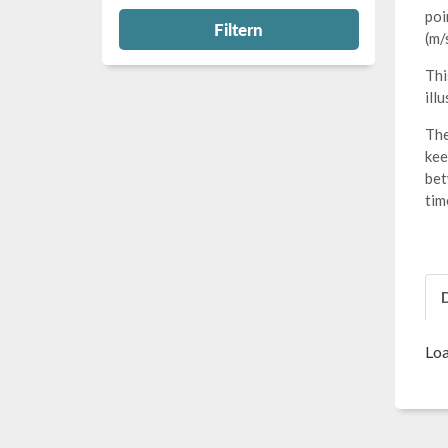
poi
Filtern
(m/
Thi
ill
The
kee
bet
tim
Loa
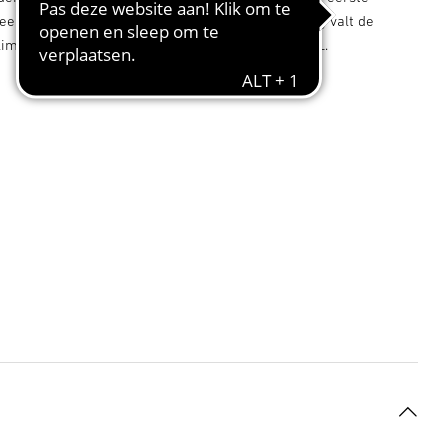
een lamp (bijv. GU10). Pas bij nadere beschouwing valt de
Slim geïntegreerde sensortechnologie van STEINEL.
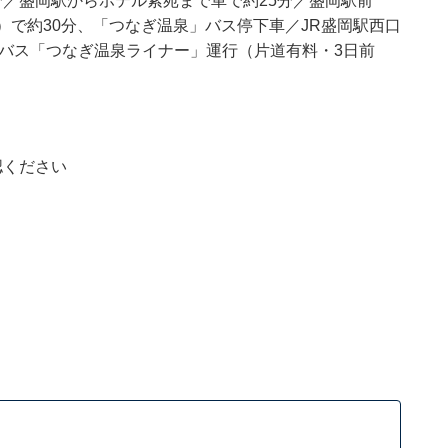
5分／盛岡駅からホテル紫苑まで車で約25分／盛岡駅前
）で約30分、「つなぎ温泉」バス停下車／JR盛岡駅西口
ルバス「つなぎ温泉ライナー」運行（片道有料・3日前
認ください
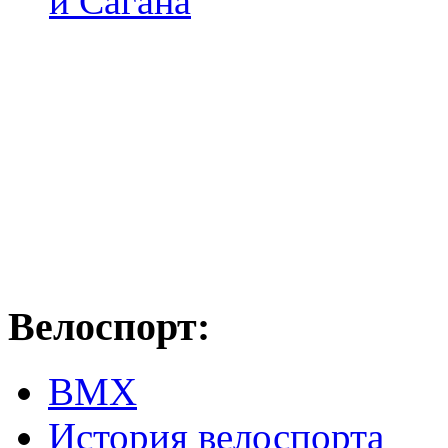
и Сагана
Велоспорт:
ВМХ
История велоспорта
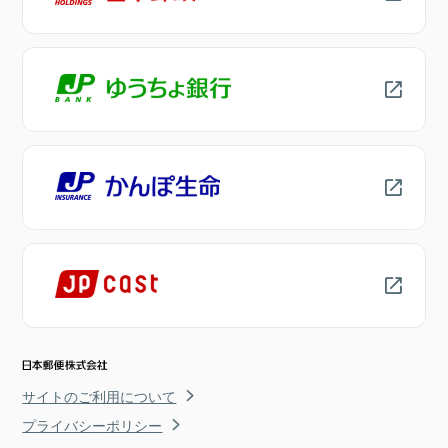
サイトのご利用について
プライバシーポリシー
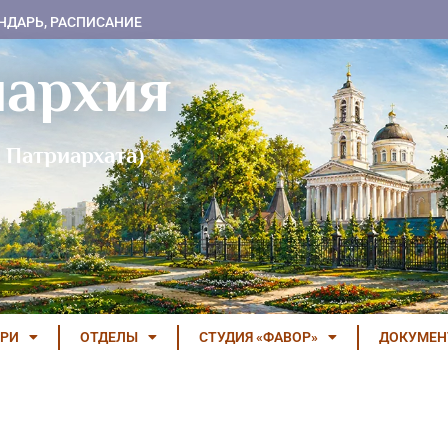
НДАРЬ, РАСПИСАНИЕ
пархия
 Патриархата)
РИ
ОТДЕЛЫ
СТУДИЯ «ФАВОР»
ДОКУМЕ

□ □ □ □ □ □ □

**BRIEF**
Take the line that contains "История велоспорта" and every line after it down to the last line of the entries above, and output them exactly, with nothing else and no pictures.

**YOUR SOLUTION**
История велоспорта
サイトのご利用について
プライバシーポリシー
НДАРЬ, РАСПИСАНИЕ
пархия
 Патриархата)
РИ
ОТДЕЛЫ
СТУДИЯ «ФАВОР»
ДОКУМЕ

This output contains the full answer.